The Booty Report

News and Updates for Swashbucklers Everywhere

Arrr, the Pentagon be sendin' back a swab from Guantanamo, who’s been locked up longer than a kraken’s nap!

2024-12-31

Arrr matey! On the morrow, the fine lads o’ the Pentagon decided to ship back ol’ Ridah Bin Saleh al-Yazidi, who’s been marooned in Guantanamo Bay since 2002. After a mighty fine inspection, they deemed him worthy to set sail back to Tunisia!
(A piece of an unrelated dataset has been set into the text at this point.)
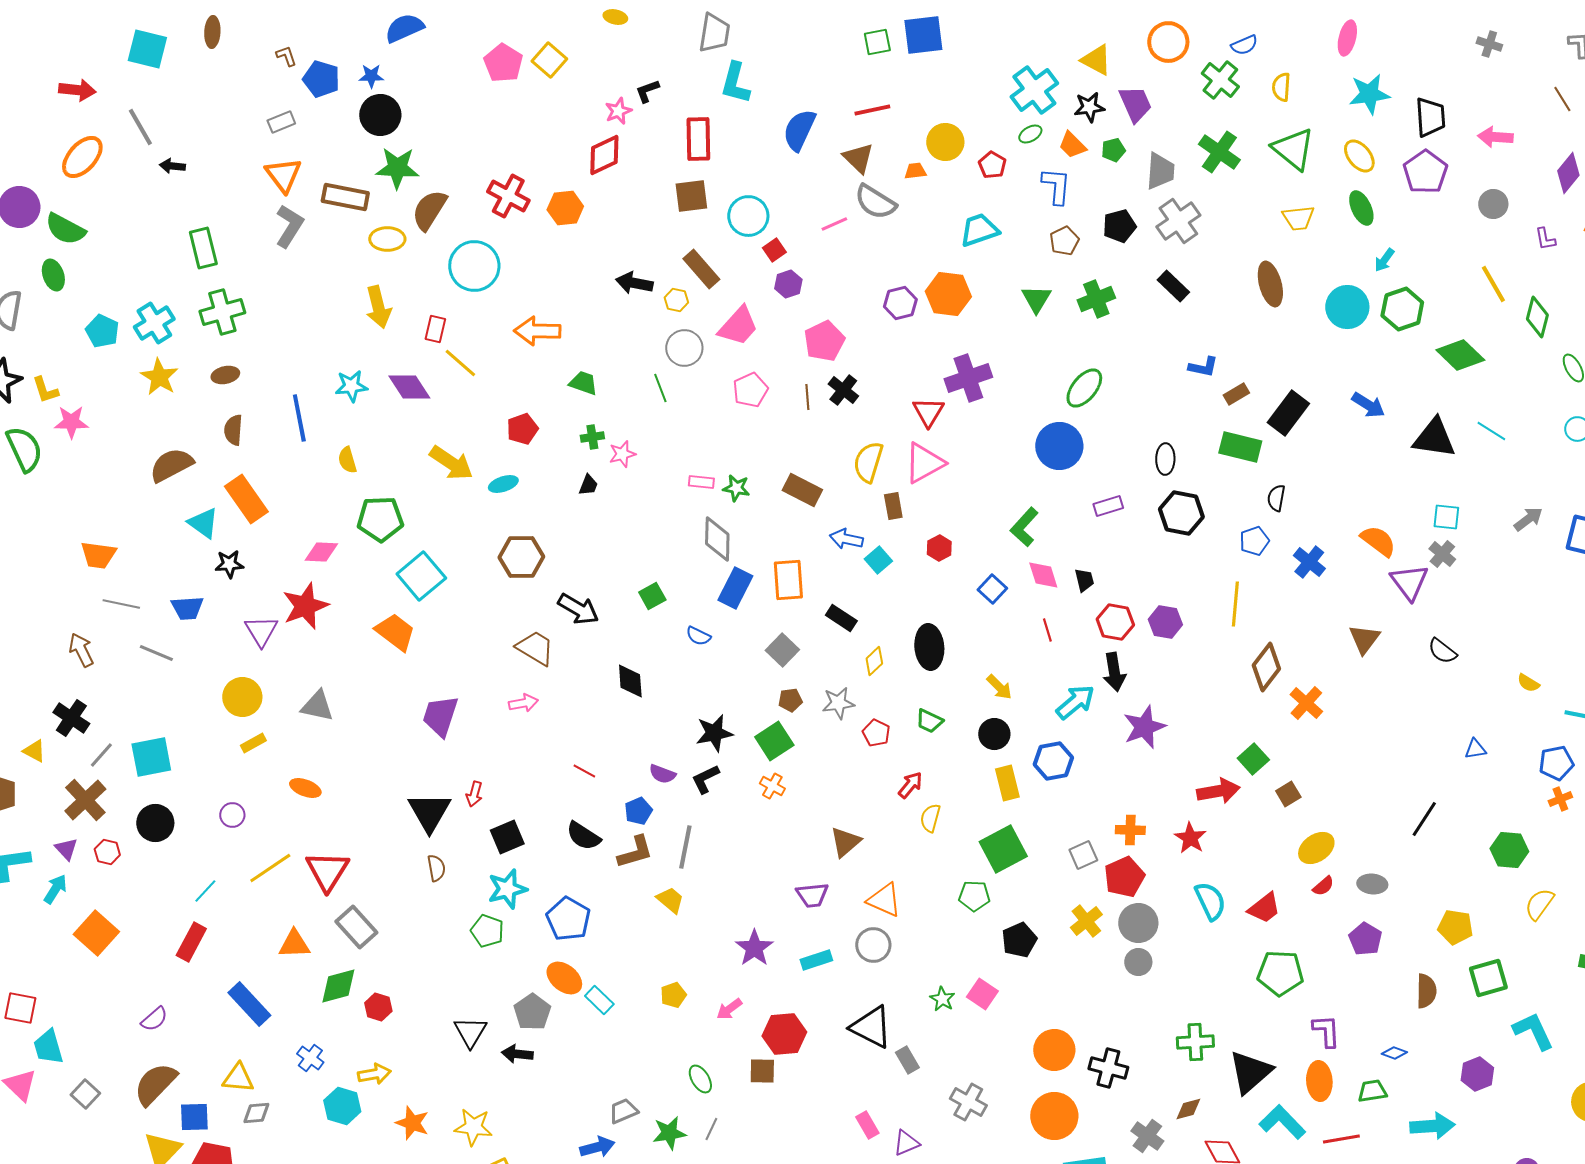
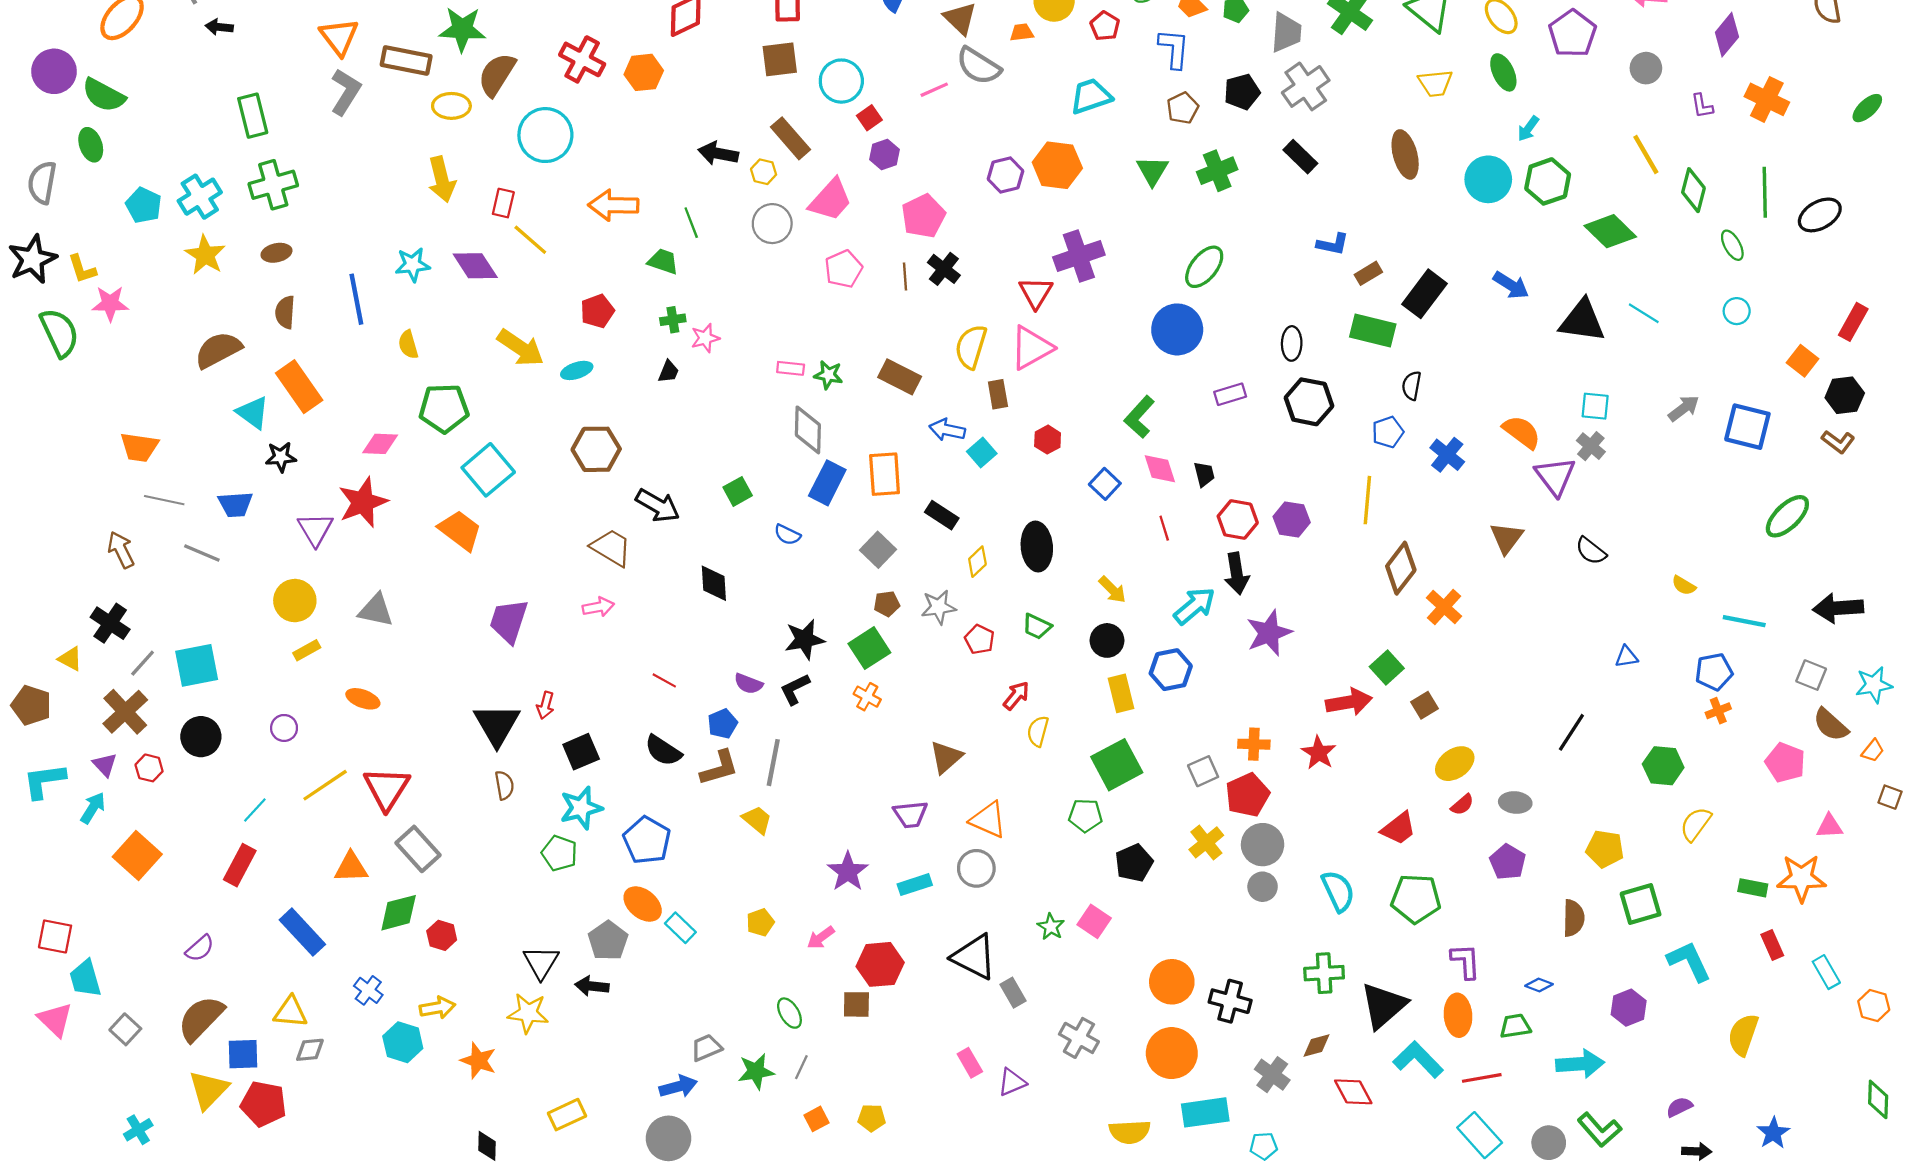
green line: (660, 388) -> (691, 223), moved
cyan semicircle: (1210, 901) -> (1338, 891), moved
yellow star: (473, 1127) -> (528, 1013), moved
Avast, freedom be sweet!

Ahoy, mateys! Gather 'round as I spin ye a yarn from the high seas of bureaucracy! On a fine Monday morn, the good ship Pentagon be sendin' back a wayward soul, Ridah Bin Saleh al-Yazidi, who be languishin' in the murky waters of Guantanamo Bay since the year of our Lord 2002!

This scallywag, now a sprightly 59 years of age, found himself returned to his homeland of Tunisia, after passin' through a most rigorous sea of reviews, conducted by the sharpest minds in the realm of the Defense Department. Aye, they be usin' a fancy process laid out by an Executive Order from way back in 2009—a treasure map of rules, no doubt!